Telefonica s’allège chez Telecom Italia grâce à des obligations remboursables
Telefonica engage son retrait du capital de Telecom Italia. La dissolution le mois dernier du pacte d’actionnaires que l’opérateur espagnol avait noué avec Mediobanca, Generali et Intesa Sanpaolo, à travers la holding Telco, rendait une évolution inéluctable. En plaçant hier 750 millions d’euros d’obligations remboursables en actions (ORA) Telecom Italia dans 3 ans, Telefonica s’est mis en mesure de se délester de 6,5% du capital du groupe italien. Ce qui ramènerait sa participation entre 8,3% et 9,4% en fonction du prix de conversion.
«Telefonica voulait s’alléger, mais ne détient pas encore directement les actions Telecom Italia, qui sont toujours logées dans Telco. Une émission d’ORA faisait donc du sens», indique Bruno Magnouat, responsable de l’origination equity linked à la Société Générale, qui a dirigé le placement des titres aux côtés de HSBC et JPMorgan. Les instruments paieront un coupon de 6%, dans le haut de la fourchette de 5,25% à 6% proposée. Ils seront échangés en juillet 2017 à un prix minimum de 0,86 euro et à un prix maximum de 1,032 euro. Hier, l’action Telecom Italia a fini la séance en baisse de 4,13% à 0,87 euro.
Les ORA, qui sont considérées comme un produit actions puisque leur conversion est automatique, ont été placées en majorité auprès de fonds d’arbitrage. La caractéristique de ce type de placement est qu’il donne lieu, en parallèle, à la construction d’un livre d’ordres accéléré pour la vente d’un bloc d’actions sous-jacentes. Les investisseurs qui achètent l’obligation remboursable sont en effet censés se couvrir contre les variations du sous-jacent en vendant une fraction à découvert.
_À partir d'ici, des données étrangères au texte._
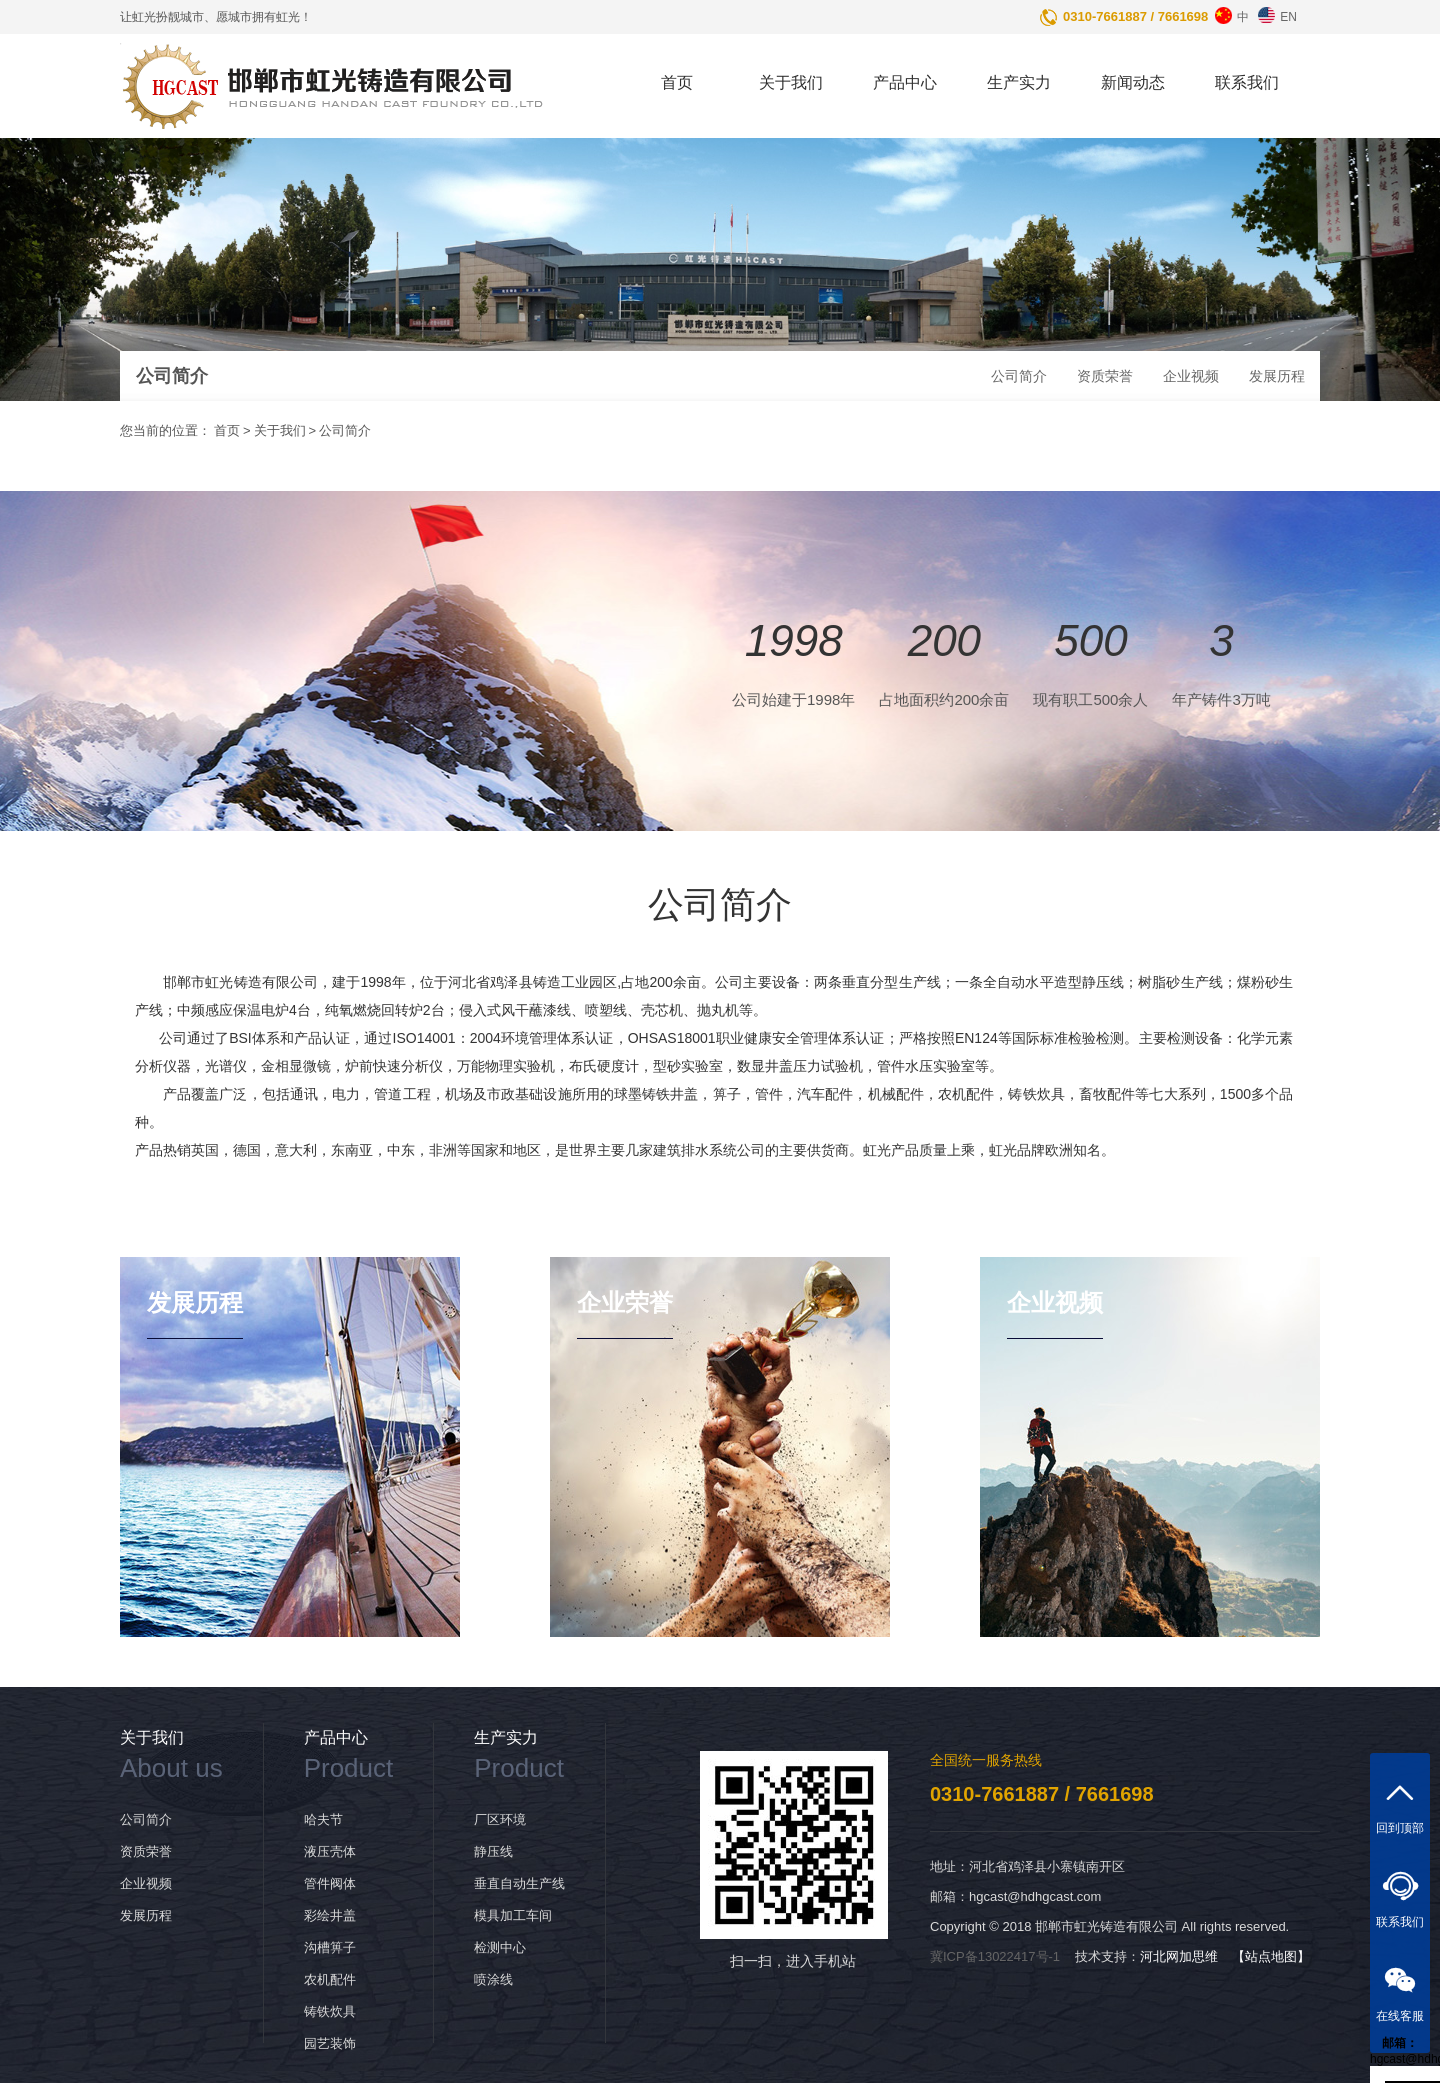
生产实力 (1019, 82)
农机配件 (330, 1979)
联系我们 (1247, 82)
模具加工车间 (513, 1915)
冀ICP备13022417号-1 (995, 1956)
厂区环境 (500, 1819)
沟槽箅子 (330, 1947)
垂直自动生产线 (519, 1883)
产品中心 (905, 82)
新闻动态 (1133, 82)
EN (1275, 12)
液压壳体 (330, 1851)
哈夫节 (323, 1819)
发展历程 (1277, 376)
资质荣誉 (1105, 376)
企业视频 (1191, 376)
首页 (677, 82)
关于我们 (791, 82)
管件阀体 (330, 1883)
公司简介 (1019, 376)
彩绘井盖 (330, 1915)
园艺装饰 (330, 2043)
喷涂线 (493, 1979)
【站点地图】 (1271, 1956)
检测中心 (500, 1947)
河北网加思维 (1179, 1956)
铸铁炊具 (330, 2011)
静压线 (493, 1851)
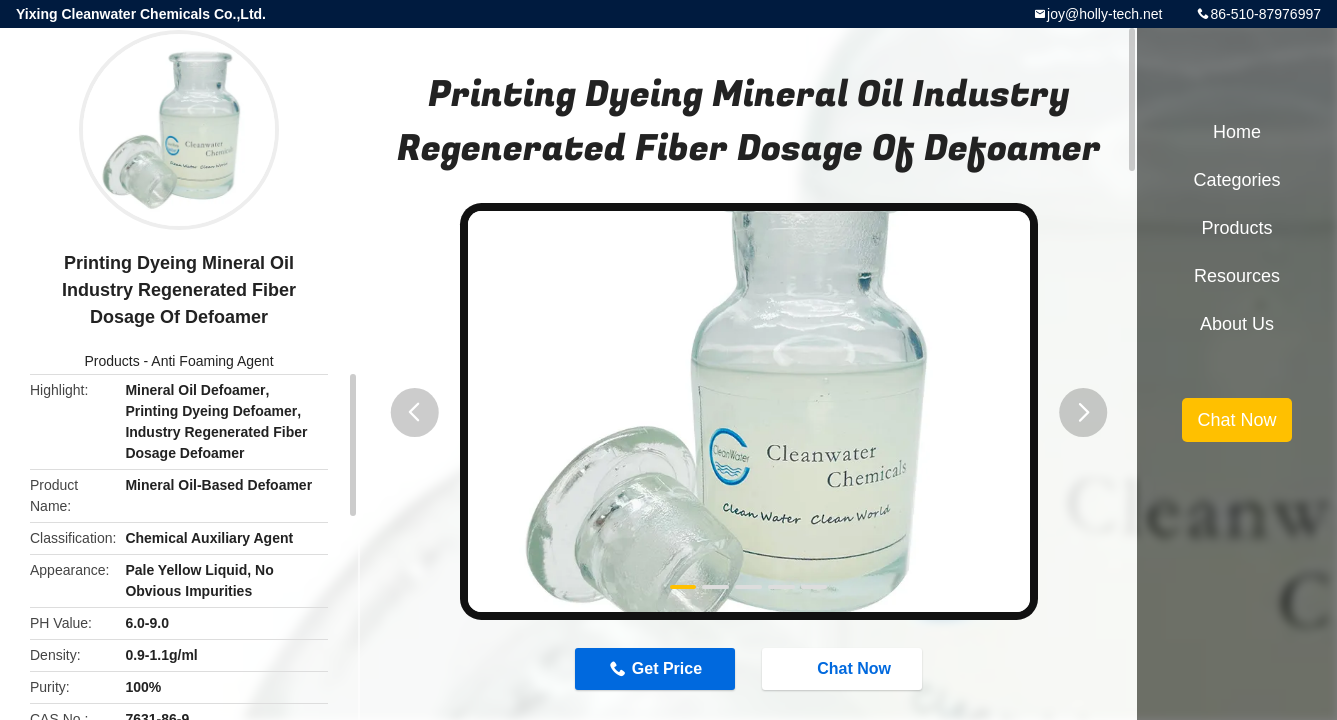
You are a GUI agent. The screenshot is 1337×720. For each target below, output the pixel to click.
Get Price (667, 668)
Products (111, 361)
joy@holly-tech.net (1104, 14)
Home (1237, 132)
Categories (1236, 180)
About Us (1237, 324)
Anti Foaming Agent (212, 361)
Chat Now (844, 668)
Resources (1237, 276)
Les banques en charge du placement de l’ORA préfèrent organiser elles-mêmes ce mouvement de vente à travers le placement d’un bloc.
«Nous avions calibré la taille du bloc à 575 millions d’euros, mais nous l’avons réduite à 276 millions. C’est le signe que les investisseurs, en majorité des hedge funds, ont souscrit l’ORA en prenant une position directionnelle sur l’action Telecom Italia», explique Jose-Antonio Gagliardi, responsable de la syndication actions à la Société Générale.